Vox no ha actuado nunca como un socio leal. Su estrategia ha sido clara desde el principio: crecer a costa del PP, erosionarlo desde dentro de su propio espacio ideológico y presentarlo como una opción tibia, acomplejada o traidora. Cada crítica, cada descalificación y cada intento de marcar perfil propio tiene un objetivo evidente: sustituir al Partido Popular como referencia de la derecha española.
Ante esto, el silencio de la dirección popular transmite desconcierto. La falta de respuesta legitima el ataque. Cada vez que Vox lanza una acusación sin réplica, consolida su relato entre votantes que perciben que algo de verdad debe haber cuando no se rebate. La política no funciona en el vacío: quien no defiende su posición, la pierde.
Alberto Núñez Feijóo debe asumir cuanto antes una realidad incómoda: Vox no es un aliado estratégico, sino un competidor directo con vocación de reemplazo. Pensar lo contrario es caer en una ilusión peligrosa que solo beneficia a quien busca debilitar al PP. La idea de que ambos partidos comparten un espacio que puede gestionarse con equilibrios tácitos ha quedado desmentida por los hechos una y otra vez.

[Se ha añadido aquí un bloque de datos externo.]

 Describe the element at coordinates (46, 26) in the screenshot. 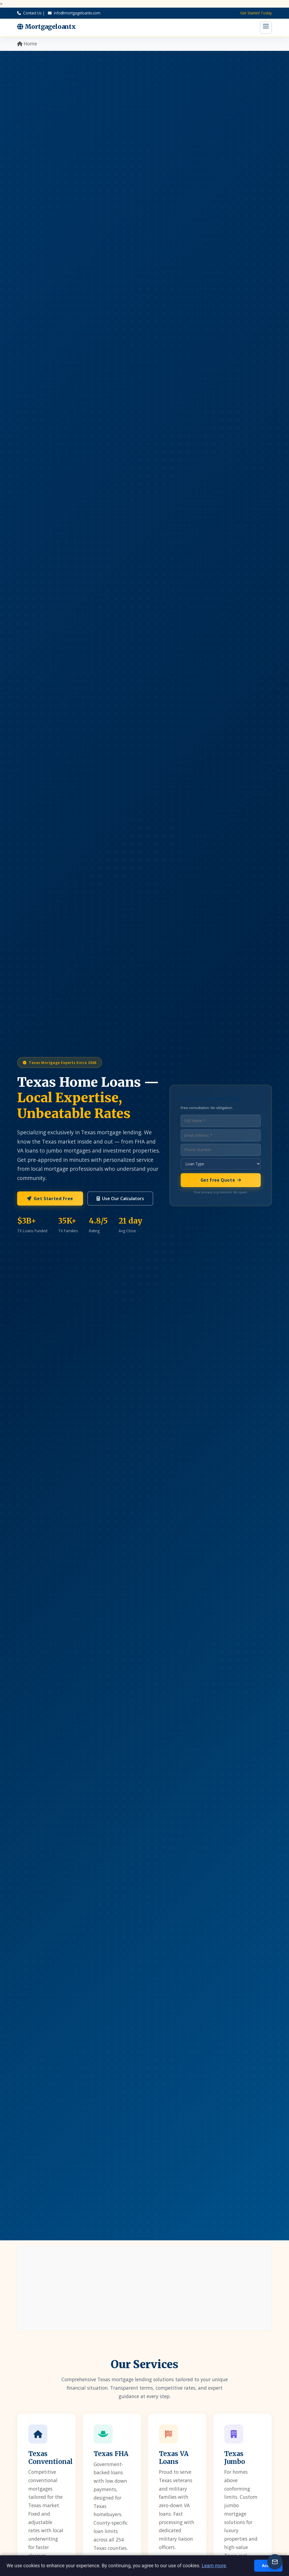 I see `Mortgageloantx` at that location.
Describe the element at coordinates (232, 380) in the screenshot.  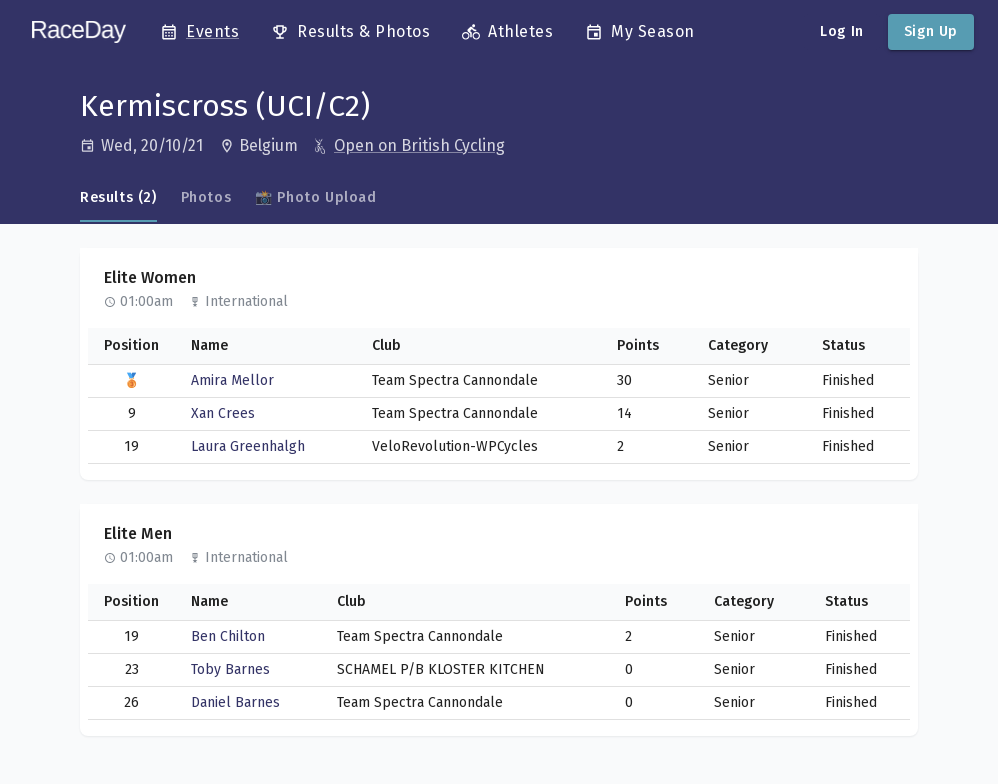 I see `Amira Mellor` at that location.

Además, esta pasividad tiene un coste electoral evidente. Un partido que aspira a gobernar no puede permitir que otro marque el ritmo del debate en su propio campo ideológico. La falta de confrontación no evita la fuga de votos; la acelera. Los votantes buscan claridad, liderazgo y convicción, no silencios calculados que acaban pareciendo resignación.
Feijóo se enfrenta a una disyuntiva clara: o redefine su relación con Vox desde la firmeza, marcando distancias y respondiendo a cada ataque con argumentos y determinación, o seguirá atrapado en una estrategia defensiva que solo refuerza a su adversario. Porque sí, Vox es hoy un socio más de Sánchez que del PP. Ambos comparten el mismo objetivo: que no gobierne Feijóo. Actuar como si Vox fuese un aliado juicioso y fiable es el mayor error que puede cometer el Partido Popular en este momento.
La política exige, ante todo, coherencia. Y la coherencia, en este caso, pasa por dejar de tratar como aliado a quien trabaja activamente, codo con codo, con Pedro Sánchez, para impedir la alternancia política al sanchismo. La falta de fiabilidad de Abascal convierte cualquier posible acuerdo con el Vox en una apuesta incierta y difícil de sostener a medio y largo plazo.